Work instructions =
The answer must consist of each line below that contains the word "China", copied in full.
[Provided information — start]
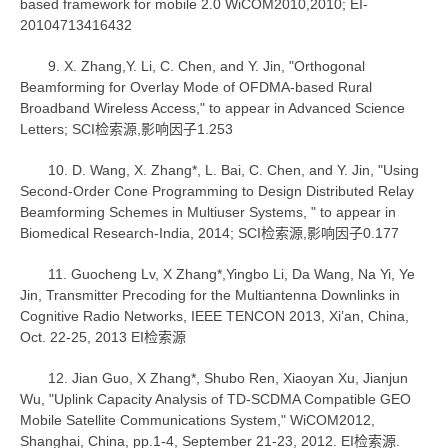
based framework for mobile 2.0 WiCOM2010,2010; EI-
20104713416432
9. X. Zhang,Y. Li, C. Chen, and Y. Jin, "Orthogonal
Beamforming for Overlay Mode of OFDMA-based Rural
Broadband Wireless Access," to appear in Advanced Science
Letters; SCI检索源,影响因子1.253
10. D. Wang, X. Zhang*, L. Bai, C. Chen, and Y. Jin, "Using
Second-Order Cone Programming to Design Distributed Relay
Beamforming Schemes in Multiuser Systems, " to appear in
Biomedical Research-India, 2014; SCI检索源,影响因子0.177
11. Guocheng Lv, X Zhang*,Yingbo Li, Da Wang, Na Yi, Ye
Jin, Transmitter Precoding for the Multiantenna Downlinks in
Cognitive Radio Networks, IEEE TENCON 2013, Xi’an, China,
Oct. 22-25, 2013 EI检索源
12. Jian Guo, X Zhang*, Shubo Ren, Xiaoyan Xu, Jianjun
Wu, "Uplink Capacity Analysis of TD-SCDMA Compatible GEO
Mobile Satellite Communications System," WiCOM2012,
Shanghai, China, pp.1-4, September 21-23, 2012. EI检索源.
[Provided information — finish]
Exercise result =
Cognitive Radio Networks, IEEE TENCON 2013, Xi’an, China,
Shanghai, China, pp.1-4, September 21-23, 2012. EI检索源.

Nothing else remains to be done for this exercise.